## Work required
The reply should hold only the lines below from the one with "Ngọn mộc mang" to the end, each copied exactly.

---------- Available data

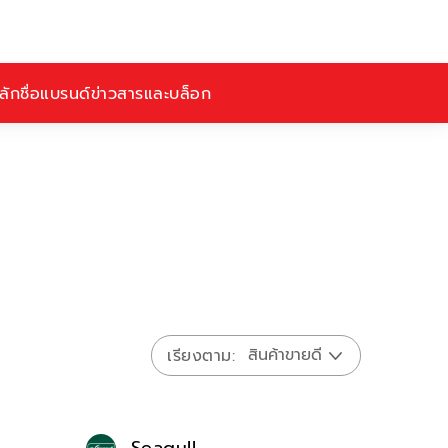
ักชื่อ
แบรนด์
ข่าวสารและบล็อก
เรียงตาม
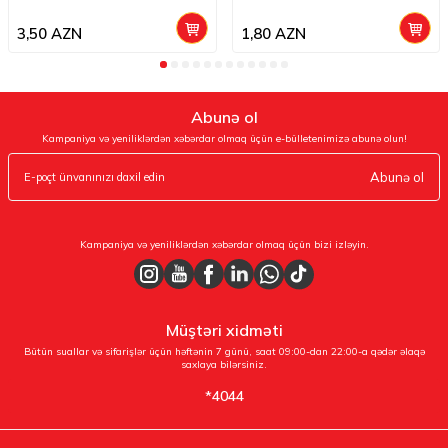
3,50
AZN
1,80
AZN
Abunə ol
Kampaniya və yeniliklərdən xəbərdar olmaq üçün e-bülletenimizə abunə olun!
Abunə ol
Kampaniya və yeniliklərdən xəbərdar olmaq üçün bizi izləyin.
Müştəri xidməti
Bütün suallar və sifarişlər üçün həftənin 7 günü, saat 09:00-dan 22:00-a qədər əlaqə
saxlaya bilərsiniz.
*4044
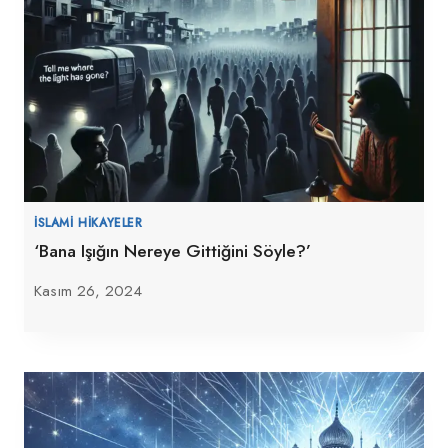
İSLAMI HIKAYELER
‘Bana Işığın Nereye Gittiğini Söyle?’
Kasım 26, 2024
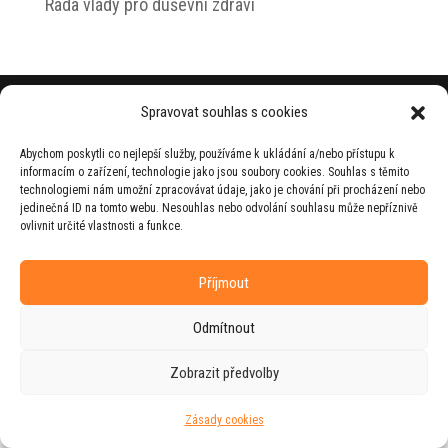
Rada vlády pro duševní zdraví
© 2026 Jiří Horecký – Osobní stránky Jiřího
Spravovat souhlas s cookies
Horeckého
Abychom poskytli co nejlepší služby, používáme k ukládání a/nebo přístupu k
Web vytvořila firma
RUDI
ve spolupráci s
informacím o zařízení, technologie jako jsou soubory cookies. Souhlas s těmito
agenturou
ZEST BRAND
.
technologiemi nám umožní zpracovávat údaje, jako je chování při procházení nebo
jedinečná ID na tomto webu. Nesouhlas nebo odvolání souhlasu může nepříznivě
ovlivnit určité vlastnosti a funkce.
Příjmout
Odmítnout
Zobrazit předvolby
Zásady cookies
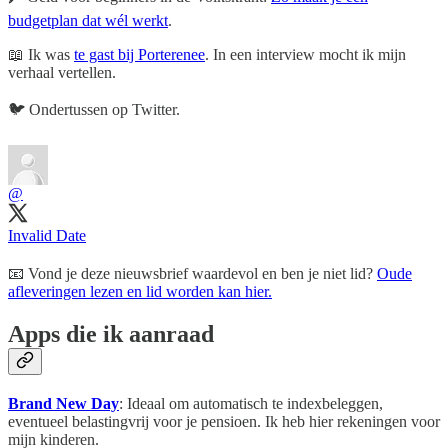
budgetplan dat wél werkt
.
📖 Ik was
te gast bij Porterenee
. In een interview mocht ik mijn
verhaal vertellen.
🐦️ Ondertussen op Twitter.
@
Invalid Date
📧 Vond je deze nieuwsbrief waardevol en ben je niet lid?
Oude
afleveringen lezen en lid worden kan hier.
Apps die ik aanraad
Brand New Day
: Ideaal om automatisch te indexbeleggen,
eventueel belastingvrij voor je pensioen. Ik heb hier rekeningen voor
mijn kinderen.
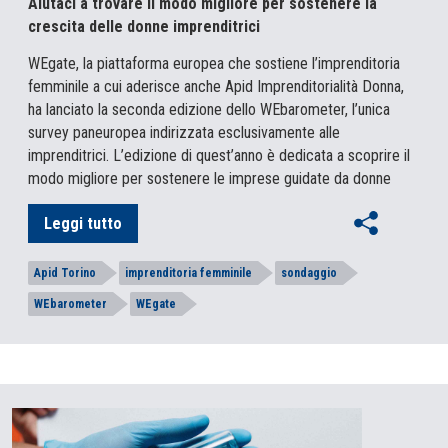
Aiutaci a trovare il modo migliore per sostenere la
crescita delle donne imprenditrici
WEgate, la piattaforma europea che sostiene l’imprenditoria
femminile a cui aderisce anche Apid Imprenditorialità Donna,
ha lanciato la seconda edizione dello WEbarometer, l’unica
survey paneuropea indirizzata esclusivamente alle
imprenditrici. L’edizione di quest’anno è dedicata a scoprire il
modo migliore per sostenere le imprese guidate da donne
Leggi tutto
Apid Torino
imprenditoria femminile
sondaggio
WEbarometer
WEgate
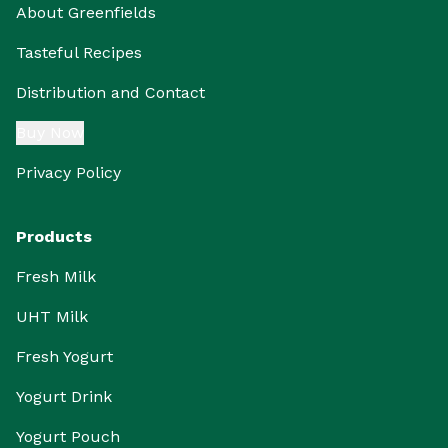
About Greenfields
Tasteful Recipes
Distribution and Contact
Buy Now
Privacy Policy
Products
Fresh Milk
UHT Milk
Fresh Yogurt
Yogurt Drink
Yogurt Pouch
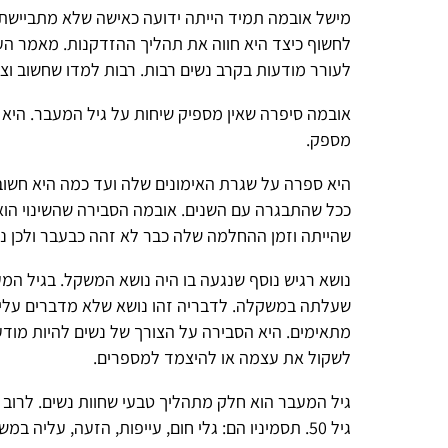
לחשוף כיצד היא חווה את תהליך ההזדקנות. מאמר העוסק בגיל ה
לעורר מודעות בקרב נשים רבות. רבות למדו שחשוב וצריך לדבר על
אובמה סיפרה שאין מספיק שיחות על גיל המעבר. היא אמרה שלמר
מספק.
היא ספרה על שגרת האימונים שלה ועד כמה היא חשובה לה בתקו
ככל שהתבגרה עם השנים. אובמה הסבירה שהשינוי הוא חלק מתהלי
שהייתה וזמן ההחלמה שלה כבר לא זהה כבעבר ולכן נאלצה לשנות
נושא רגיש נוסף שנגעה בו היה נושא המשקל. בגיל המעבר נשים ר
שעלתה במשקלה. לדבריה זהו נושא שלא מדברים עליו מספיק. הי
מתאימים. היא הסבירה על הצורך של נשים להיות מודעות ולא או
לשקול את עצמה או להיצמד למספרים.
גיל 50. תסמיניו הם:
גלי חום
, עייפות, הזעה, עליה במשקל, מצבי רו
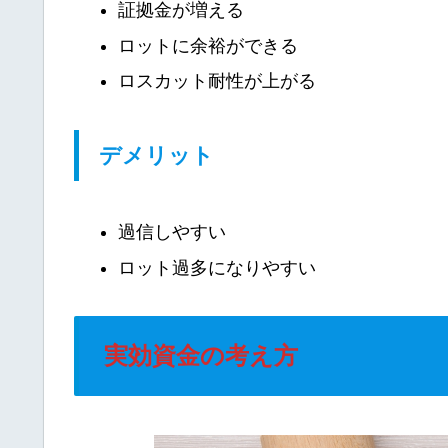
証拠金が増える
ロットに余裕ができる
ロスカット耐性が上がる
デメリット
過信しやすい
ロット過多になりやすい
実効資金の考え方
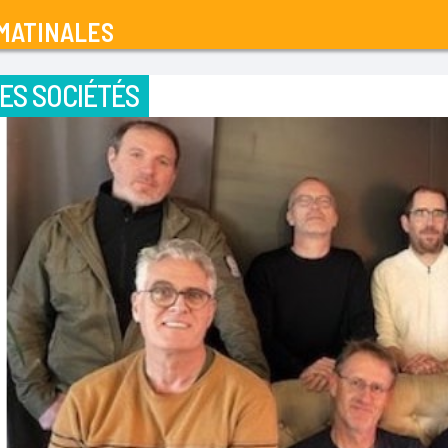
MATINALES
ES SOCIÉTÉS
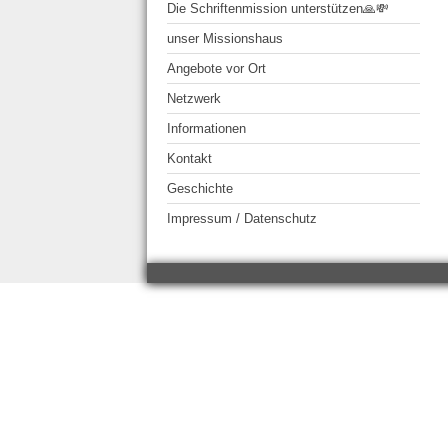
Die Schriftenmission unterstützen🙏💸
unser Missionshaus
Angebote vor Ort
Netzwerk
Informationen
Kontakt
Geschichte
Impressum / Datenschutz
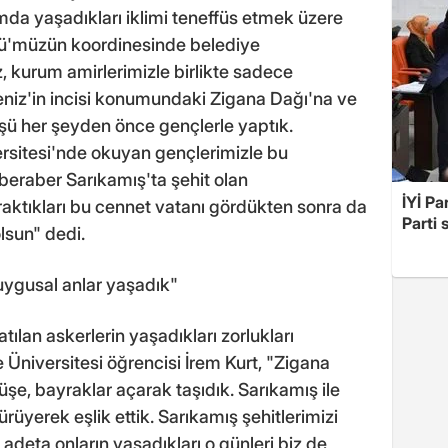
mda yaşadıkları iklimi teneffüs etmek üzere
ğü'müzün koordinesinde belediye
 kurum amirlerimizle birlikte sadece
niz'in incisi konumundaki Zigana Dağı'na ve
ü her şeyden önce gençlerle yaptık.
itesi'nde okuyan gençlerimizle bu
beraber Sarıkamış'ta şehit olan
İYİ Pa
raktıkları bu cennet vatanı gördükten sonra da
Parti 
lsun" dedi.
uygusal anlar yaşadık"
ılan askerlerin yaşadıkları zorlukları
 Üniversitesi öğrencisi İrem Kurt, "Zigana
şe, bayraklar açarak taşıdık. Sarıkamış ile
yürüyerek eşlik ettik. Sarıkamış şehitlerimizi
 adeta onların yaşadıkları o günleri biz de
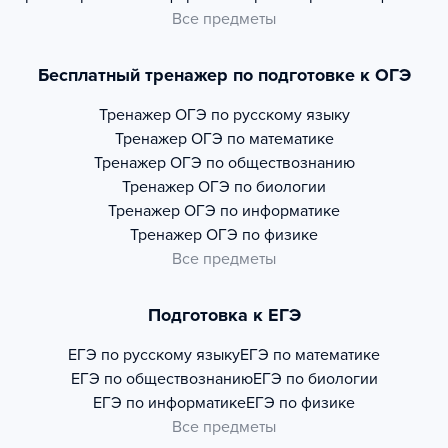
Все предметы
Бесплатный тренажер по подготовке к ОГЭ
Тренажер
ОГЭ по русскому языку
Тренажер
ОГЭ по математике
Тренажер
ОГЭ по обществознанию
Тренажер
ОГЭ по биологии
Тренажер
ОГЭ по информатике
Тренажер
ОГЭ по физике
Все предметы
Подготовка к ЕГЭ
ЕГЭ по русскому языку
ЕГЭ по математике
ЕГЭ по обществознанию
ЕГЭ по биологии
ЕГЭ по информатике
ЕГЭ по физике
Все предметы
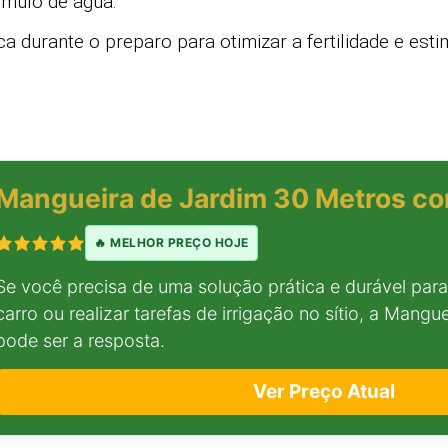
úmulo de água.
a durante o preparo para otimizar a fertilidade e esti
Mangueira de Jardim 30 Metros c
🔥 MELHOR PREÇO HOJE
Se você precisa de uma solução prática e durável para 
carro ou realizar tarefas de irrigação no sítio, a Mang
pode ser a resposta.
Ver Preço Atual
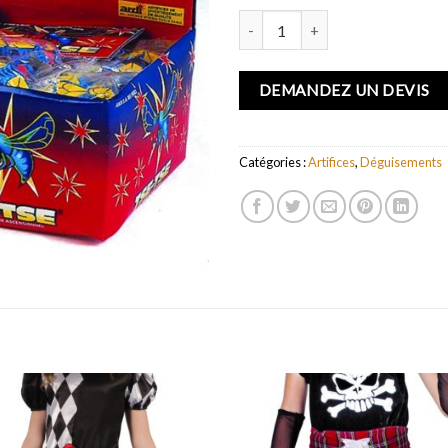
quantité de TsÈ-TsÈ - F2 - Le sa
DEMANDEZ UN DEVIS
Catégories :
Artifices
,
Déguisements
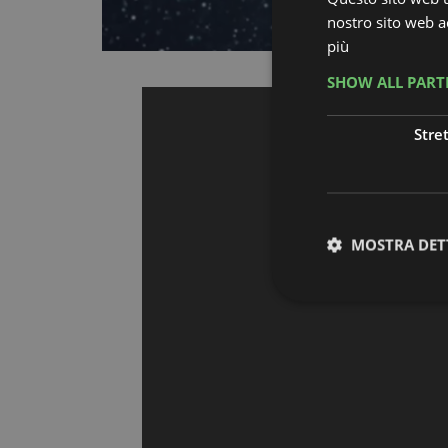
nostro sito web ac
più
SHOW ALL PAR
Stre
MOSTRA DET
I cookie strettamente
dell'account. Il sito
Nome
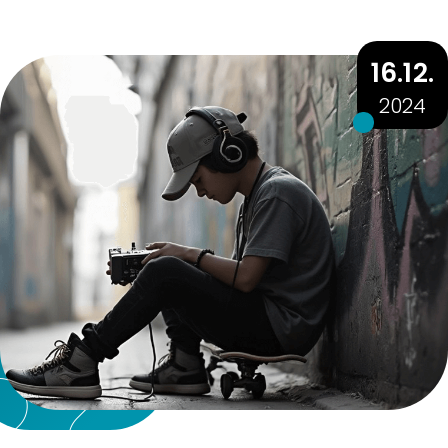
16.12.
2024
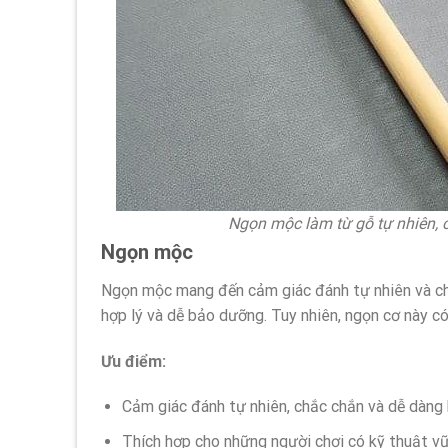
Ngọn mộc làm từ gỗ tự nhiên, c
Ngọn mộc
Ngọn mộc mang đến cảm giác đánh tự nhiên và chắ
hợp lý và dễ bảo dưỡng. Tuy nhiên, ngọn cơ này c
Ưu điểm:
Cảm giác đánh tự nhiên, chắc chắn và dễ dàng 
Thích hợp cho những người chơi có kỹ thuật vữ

--------------------

## Worked solution
Ngọn mộc mang đến cảm giác đánh tự nhiên và chắ
hợp lý và dễ bảo dưỡng. Tuy nhiên, ngọn cơ này c
Ưu điểm:
Cảm giác đánh tự nhiên, chắc chắn và dễ dàng 
Thích hợp cho những người chơi có kỹ thuật vữ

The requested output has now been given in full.